**RECORDS TO PROCESS:**
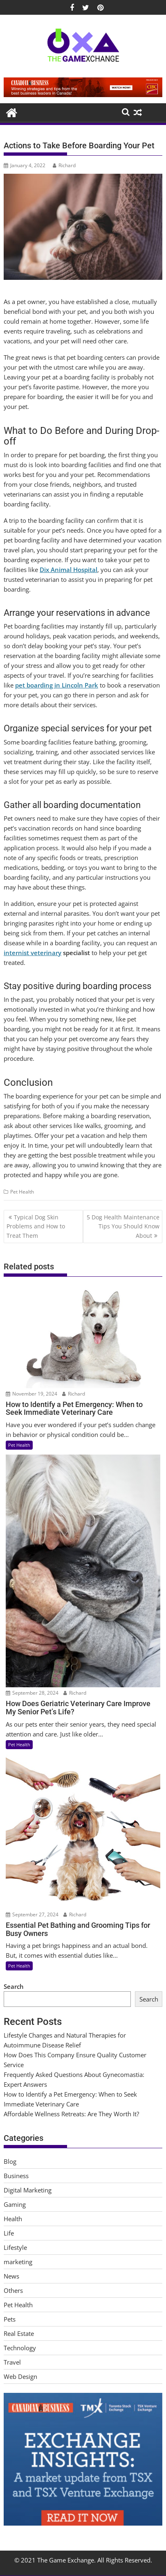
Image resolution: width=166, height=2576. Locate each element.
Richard (64, 165)
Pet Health (22, 1191)
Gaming (15, 2204)
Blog (10, 2161)
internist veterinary (32, 953)
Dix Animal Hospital (68, 569)
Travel (12, 2362)
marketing (18, 2262)
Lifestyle (15, 2247)
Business (16, 2176)
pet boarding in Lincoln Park (56, 685)
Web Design (20, 2376)
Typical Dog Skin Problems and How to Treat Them (36, 1226)
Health (13, 2219)
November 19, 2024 (31, 1393)
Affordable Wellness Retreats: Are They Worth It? (71, 2114)
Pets (10, 2319)
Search (14, 1986)
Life (9, 2233)
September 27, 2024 (32, 1914)
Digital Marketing (28, 2190)
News (11, 2276)
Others (13, 2290)
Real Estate (19, 2333)
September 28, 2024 (32, 1692)
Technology (20, 2348)
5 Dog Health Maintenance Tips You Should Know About (123, 1226)
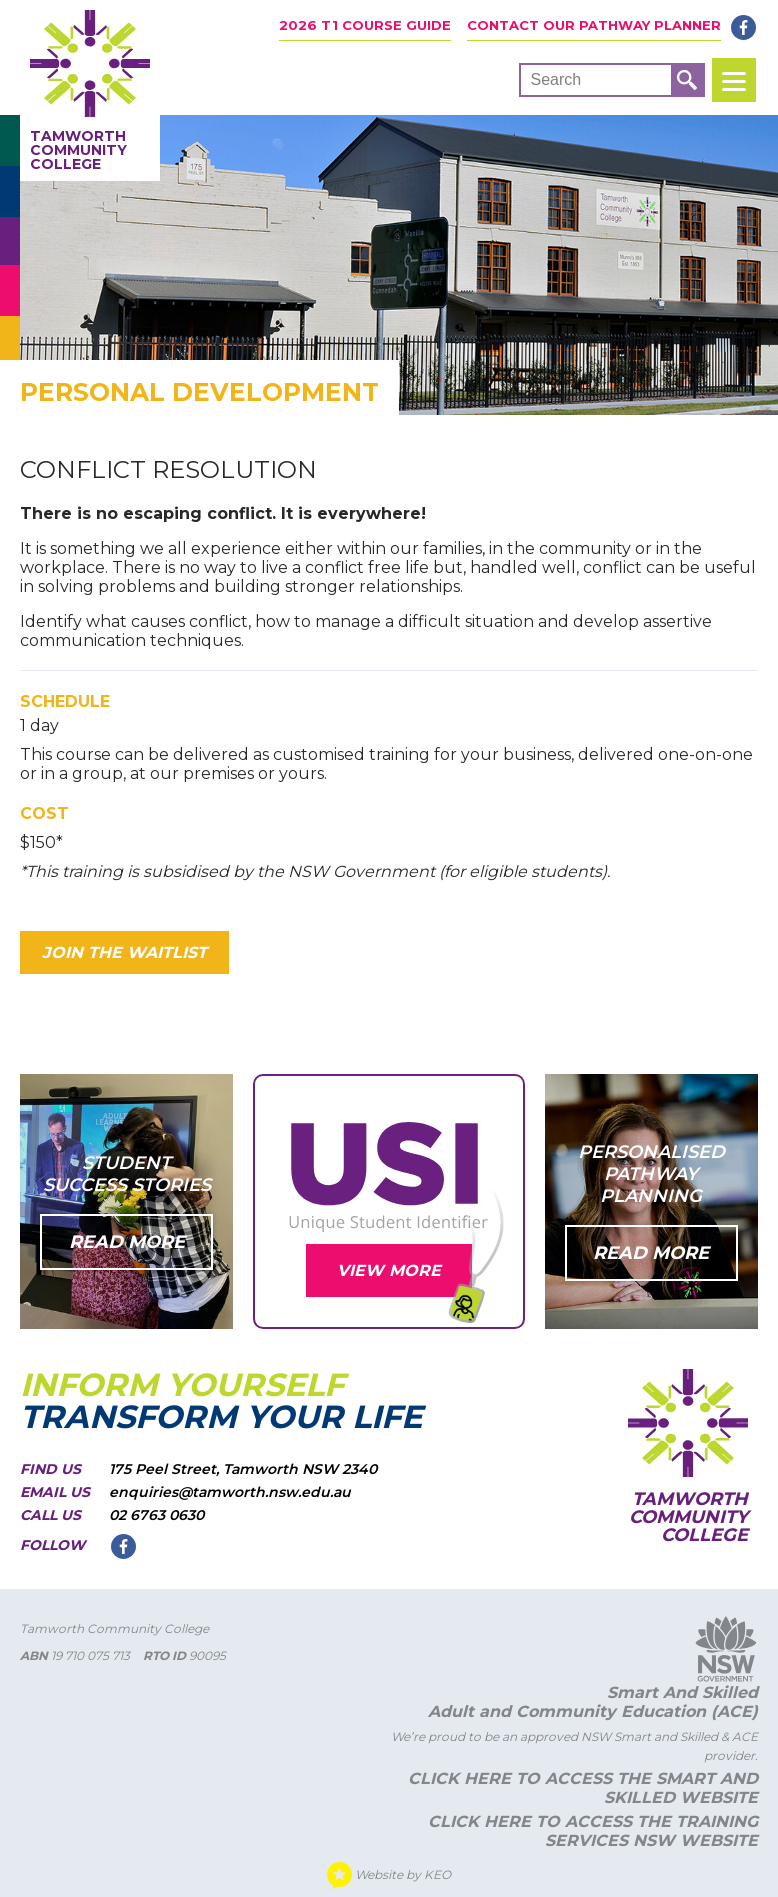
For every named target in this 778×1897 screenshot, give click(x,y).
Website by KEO (389, 1875)
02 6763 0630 (156, 1515)
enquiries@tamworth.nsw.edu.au (230, 1492)
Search (555, 79)
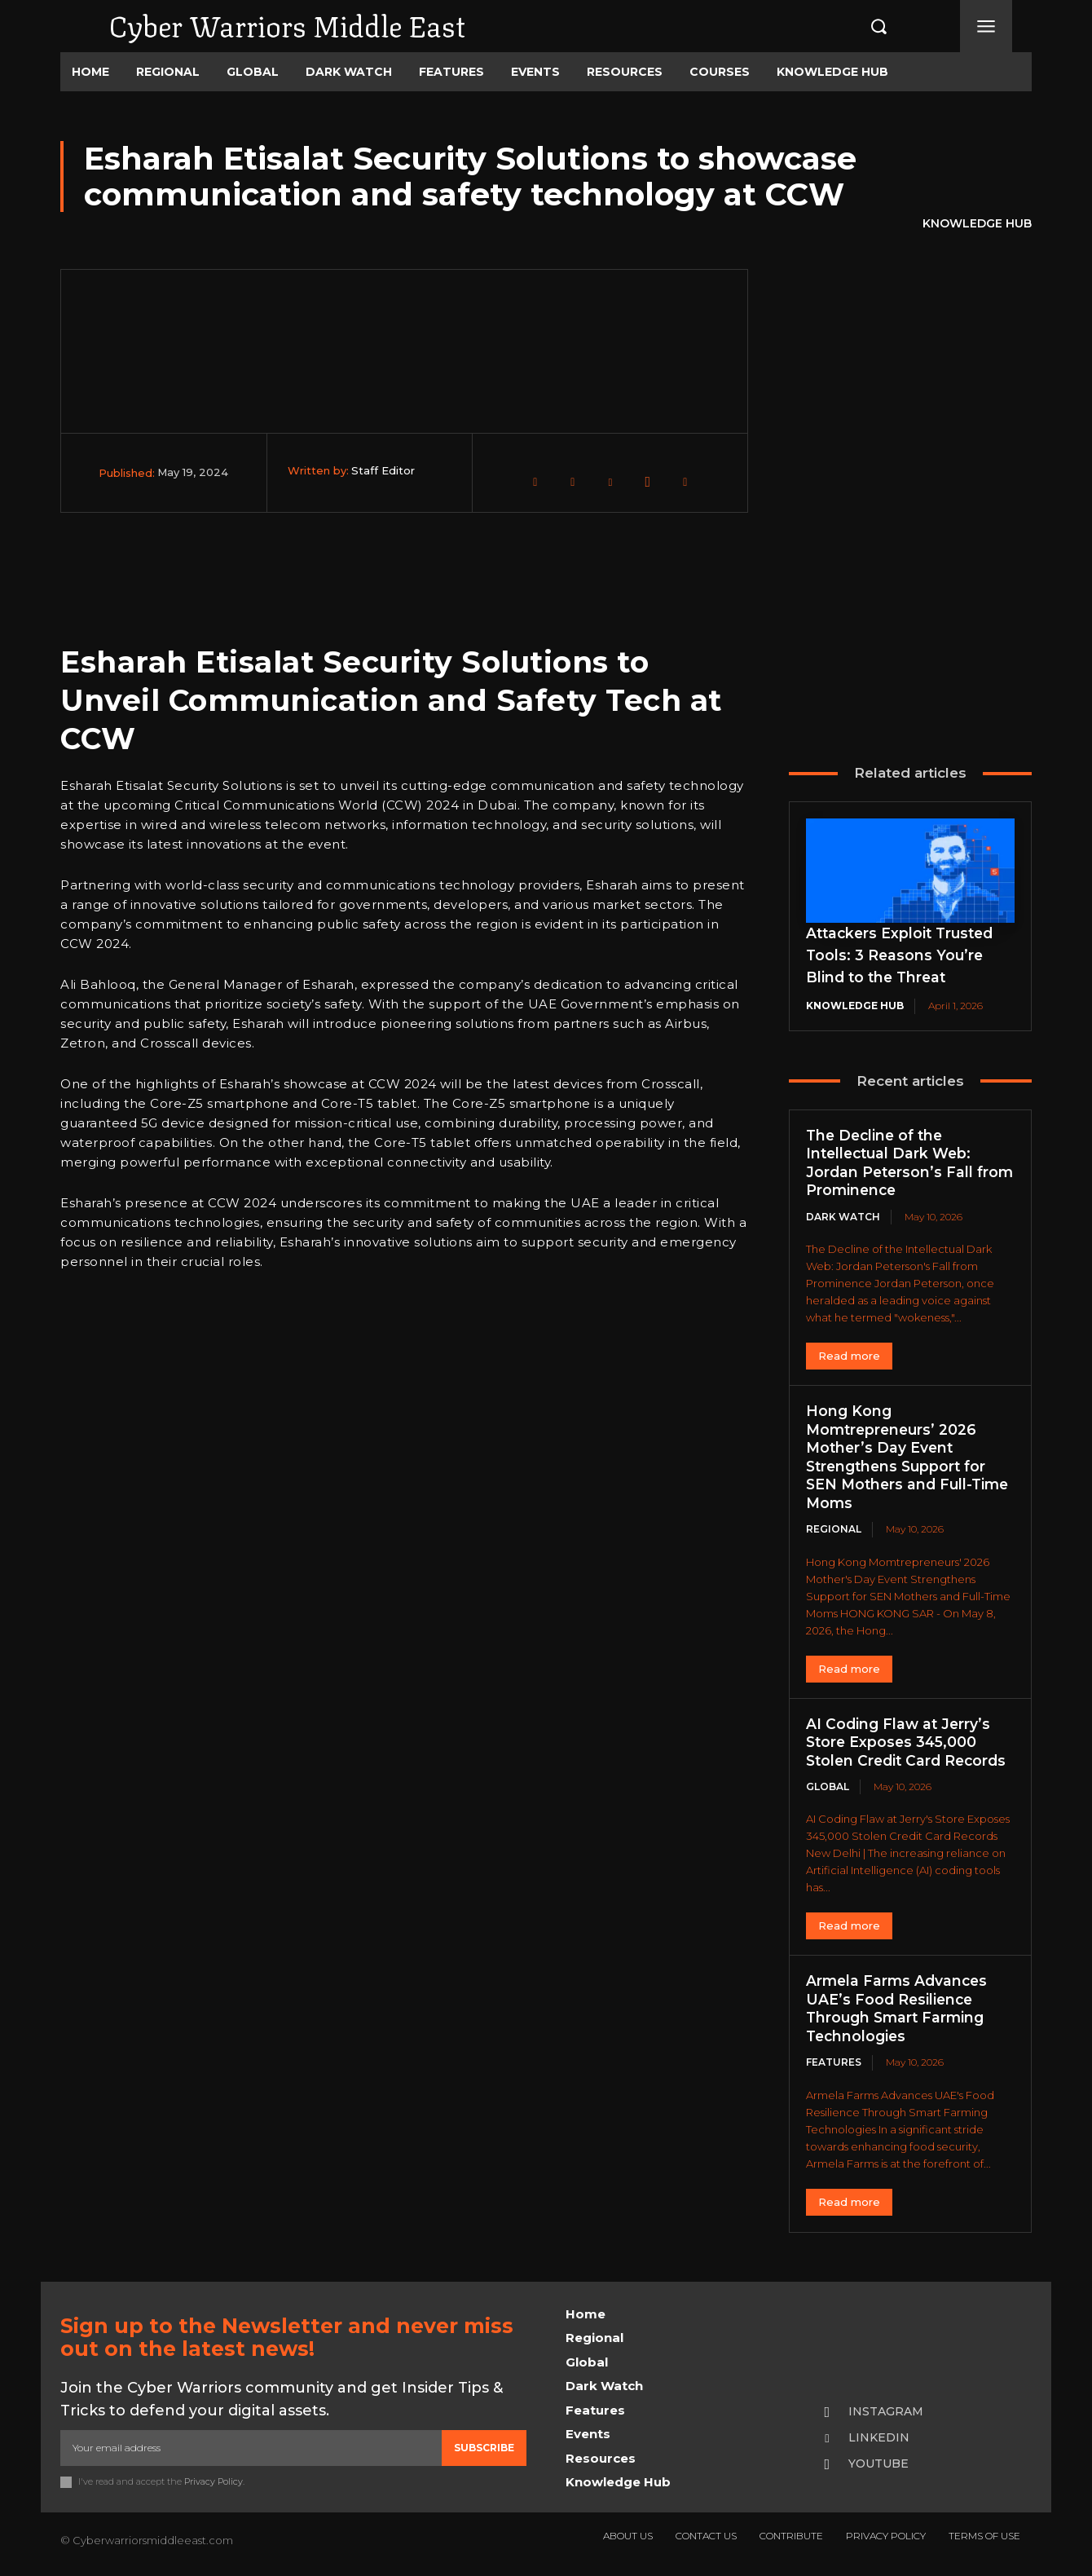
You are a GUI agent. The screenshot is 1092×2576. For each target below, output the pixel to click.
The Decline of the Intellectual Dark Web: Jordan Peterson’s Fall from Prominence (891, 1163)
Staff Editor (383, 470)
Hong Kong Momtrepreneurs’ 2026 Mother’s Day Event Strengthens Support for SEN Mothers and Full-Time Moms (899, 1457)
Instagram (885, 2411)
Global (827, 1786)
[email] (251, 2448)
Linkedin (878, 2437)
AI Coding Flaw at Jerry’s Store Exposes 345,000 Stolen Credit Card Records (910, 1742)
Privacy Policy (213, 2481)
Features (833, 2062)
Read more (849, 1355)
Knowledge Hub (977, 224)
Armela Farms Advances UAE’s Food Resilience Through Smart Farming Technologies (899, 2008)
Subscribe (484, 2447)
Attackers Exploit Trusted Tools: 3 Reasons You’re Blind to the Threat (903, 955)
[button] (861, 26)
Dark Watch (843, 1217)
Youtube (878, 2463)
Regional (833, 1529)
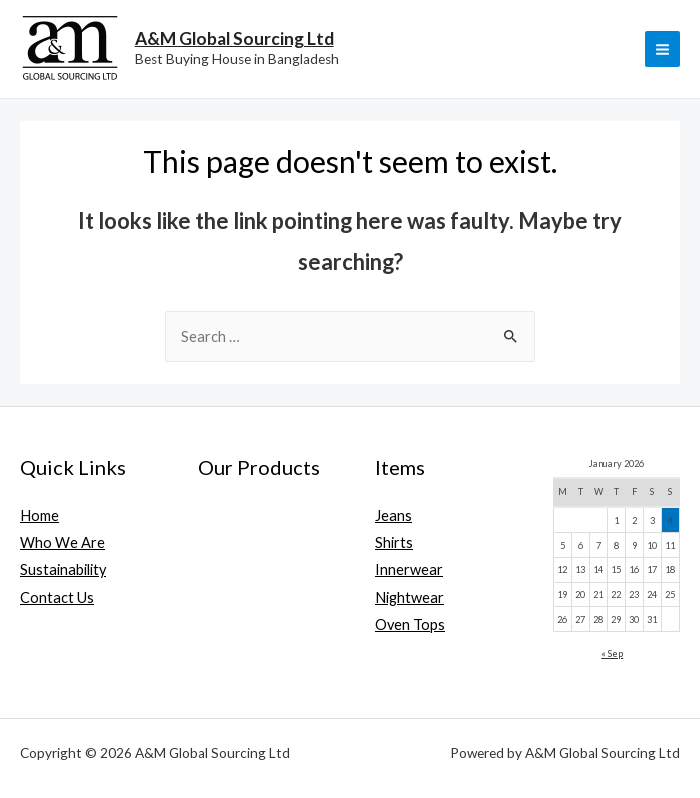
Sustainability (63, 569)
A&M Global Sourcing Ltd (234, 38)
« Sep (612, 653)
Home (39, 515)
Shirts (394, 542)
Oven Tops (410, 624)
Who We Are (62, 542)
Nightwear (409, 597)
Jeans (393, 515)
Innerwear (409, 569)
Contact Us (57, 597)
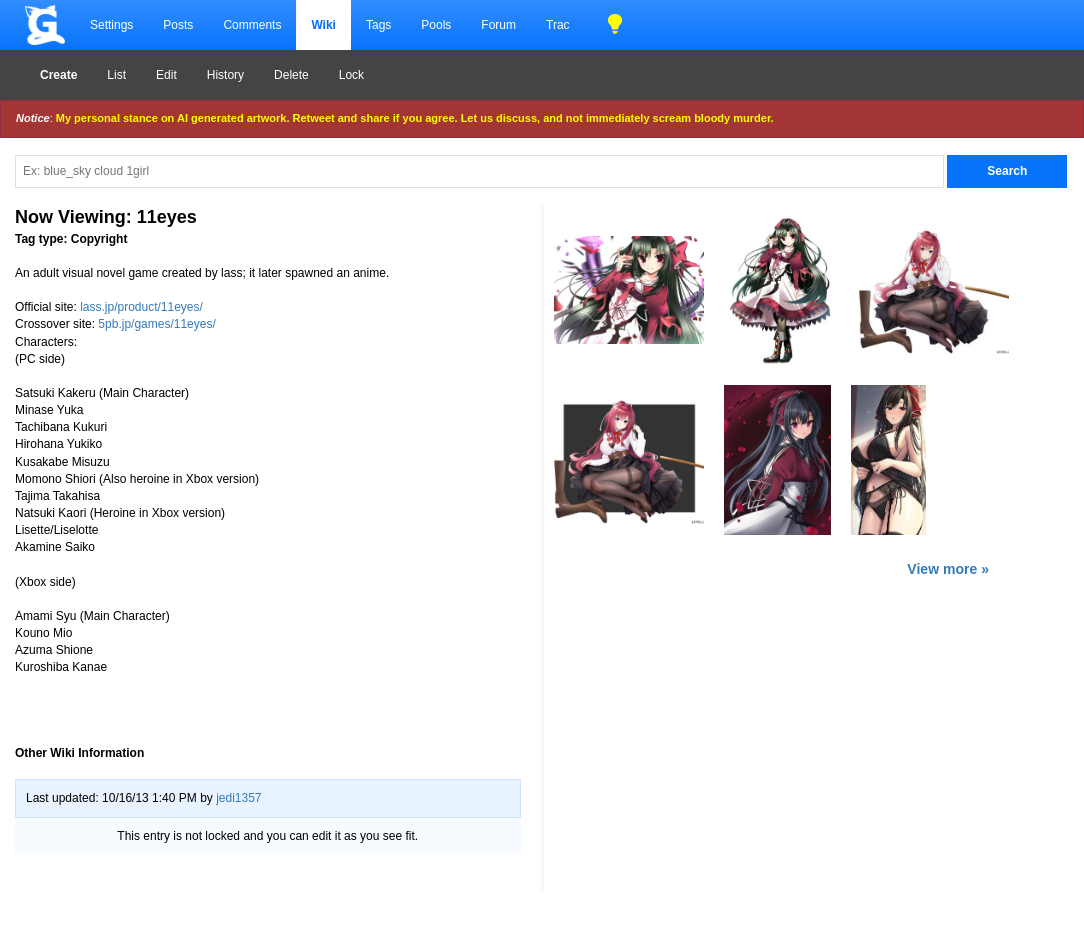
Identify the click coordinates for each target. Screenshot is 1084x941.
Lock (351, 75)
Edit (166, 75)
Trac (558, 25)
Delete (291, 75)
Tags (378, 25)
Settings (111, 25)
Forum (498, 25)
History (225, 75)
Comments (252, 25)
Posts (178, 25)
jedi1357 (238, 798)
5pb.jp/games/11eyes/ (156, 324)
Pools (436, 25)
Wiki (323, 25)
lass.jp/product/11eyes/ (141, 307)
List (116, 75)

**WORK TO COMPLETE:** Retype the lines above exactly as they appear, from the line containing "September 27, 2024 (32, 1914)" through the line containing "Linkedin (878, 2437)", and leave out any pictures.

**EXERCISE OUTPUT:**
September 27, 2024 (32, 1914)
Digital Marketing (28, 2190)
News (11, 2276)
Others (13, 2290)
Real Estate (19, 2333)
September 28, 2024 (32, 1692)
Technology (20, 2348)
5 Dog Health Maintenance Tips You Should Know About (123, 1226)
For every named target in this 778×1897 screenshot, give click(x,y).
Website by KEO (389, 1875)
02 6763 0630 (156, 1515)
enquiries@tamworth.nsw.edu.au (230, 1492)
Search (555, 79)
You are a GUI agent. The screenshot is 1092×2576. For each target below, output the pixel to click.
The Decline of the Intellectual Dark Web: Jordan Peterson’s Fall from Prominence (891, 1163)
Staff Editor (383, 470)
Hong Kong Momtrepreneurs’ 2026 Mother’s Day Event Strengthens Support for SEN Mothers and Full-Time Moms (899, 1457)
Instagram (885, 2411)
Global (827, 1786)
[email] (251, 2448)
Linkedin (878, 2437)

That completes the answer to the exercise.